Depuis 1991, l’Afrique a connu une augmentation de température qui dépasse considérablement celle observée lors des trois décennies précédentes. En 2025, la température moyenne à la surface des terres africaines s’est située parmi les années les plus chaudes jamais enregistrées, avec une hausse de +0,51 °C par rapport à la moyenne de 1991-2020. Cette situation est particulièrement alarmante en Afrique du Nord, notamment sur les côtes méditerranéennes de l’Algérie et de la Tunisie.
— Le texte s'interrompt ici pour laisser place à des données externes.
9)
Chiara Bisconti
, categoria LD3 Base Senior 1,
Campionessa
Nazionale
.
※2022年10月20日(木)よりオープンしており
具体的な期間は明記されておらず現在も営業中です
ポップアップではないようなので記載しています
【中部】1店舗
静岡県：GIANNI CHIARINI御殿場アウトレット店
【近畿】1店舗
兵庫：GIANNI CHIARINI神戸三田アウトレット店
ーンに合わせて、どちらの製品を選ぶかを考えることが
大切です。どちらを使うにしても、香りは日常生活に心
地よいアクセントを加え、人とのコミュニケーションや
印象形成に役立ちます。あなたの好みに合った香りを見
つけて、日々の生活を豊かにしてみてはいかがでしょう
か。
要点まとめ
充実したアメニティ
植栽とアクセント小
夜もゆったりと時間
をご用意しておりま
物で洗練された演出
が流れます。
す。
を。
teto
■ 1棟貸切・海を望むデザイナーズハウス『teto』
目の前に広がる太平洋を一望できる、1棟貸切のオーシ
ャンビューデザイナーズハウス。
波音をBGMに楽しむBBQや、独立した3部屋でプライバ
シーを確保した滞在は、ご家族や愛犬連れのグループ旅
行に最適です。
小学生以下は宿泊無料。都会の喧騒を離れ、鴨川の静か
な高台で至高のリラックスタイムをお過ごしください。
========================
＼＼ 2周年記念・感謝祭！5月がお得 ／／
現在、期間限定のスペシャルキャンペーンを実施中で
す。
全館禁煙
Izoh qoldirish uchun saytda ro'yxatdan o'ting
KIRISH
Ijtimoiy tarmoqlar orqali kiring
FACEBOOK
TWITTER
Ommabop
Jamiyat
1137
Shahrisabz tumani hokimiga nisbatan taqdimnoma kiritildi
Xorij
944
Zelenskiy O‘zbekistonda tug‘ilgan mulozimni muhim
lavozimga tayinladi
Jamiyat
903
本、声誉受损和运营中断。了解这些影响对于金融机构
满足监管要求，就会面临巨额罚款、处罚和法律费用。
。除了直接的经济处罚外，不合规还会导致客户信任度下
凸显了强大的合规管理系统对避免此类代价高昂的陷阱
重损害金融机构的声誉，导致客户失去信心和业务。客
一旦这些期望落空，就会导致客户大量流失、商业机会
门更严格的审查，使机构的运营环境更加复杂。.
Les phénomènes climatiques extrêmes ont touché au moins 13 millions de personnes et entraîné plus de 3 000 décès. Les inondations constituent plus de la moitié de ces catastrophes, avec des crues meurtrières au Nigeria et en République Démocratique du Congo, causant respectivement plus de 200 et 160 victimes. Par ailleurs, une sécheresse sévère durant la saison 2024/2025 a affecté plus de 8,5 millions de personnes en Afrique de l’Est.
Depuis la fin du XIXe siècle, les glaciers africains ont perdu plus de 90 % de leur superficie. Le mont Kilimandjaro, par exemple, a vu sa couverture glacière passer de 11,4 km² en 1900 à moins de 1 km² aujourd’hui, malgré des chutes de neige notables en 2025. En outre, le niveau de la mer autour du continent augmente plus vite qu’ailleurs, notamment dans la mer Rouge où il s’élève de 5,6 mm par an. Ce phénomène de montée des eaux, conjugué au réchauffement des océans, aux vagues de chaleur marines et à l’acidification, menace les écosystèmes marins et les moyens de subsistance des populations côtières.
Actuellement, seuls 40 % des pays africains possèdent des systèmes efficaces d’alerte précoce multi-aléas. Malgré cela, l’OMM souligne des progrès notables grâce à une meilleure collaboration entre les services météorologiques, les agences de gestion des catastrophes et les autorités locales. Le Ghana, le Nigeria et l’Afrique du Sud servent d’exemples positifs, illustrant comment ces collaborations peuvent permettre des avancées significatives.
Celeste Saulo, secrétaire générale de l’OMM, a déclaré que ce rapport met en lumière non seulement l’ampleur des risques, mais aussi l’importance croissante des alertes précoces et des services climatiques. Elle insiste sur la nécessité d’une action coordonnée pour protéger les vies humaines et les moyens de subsistance sur le continent.
Ce rapport régional s’inscrit dans la série « State of the Climate » de l’OMM. Il a pour but d’alerter les décideurs africains sur l’urgence d’investir dans la résilience pour faire face aux défis climatiques futurs.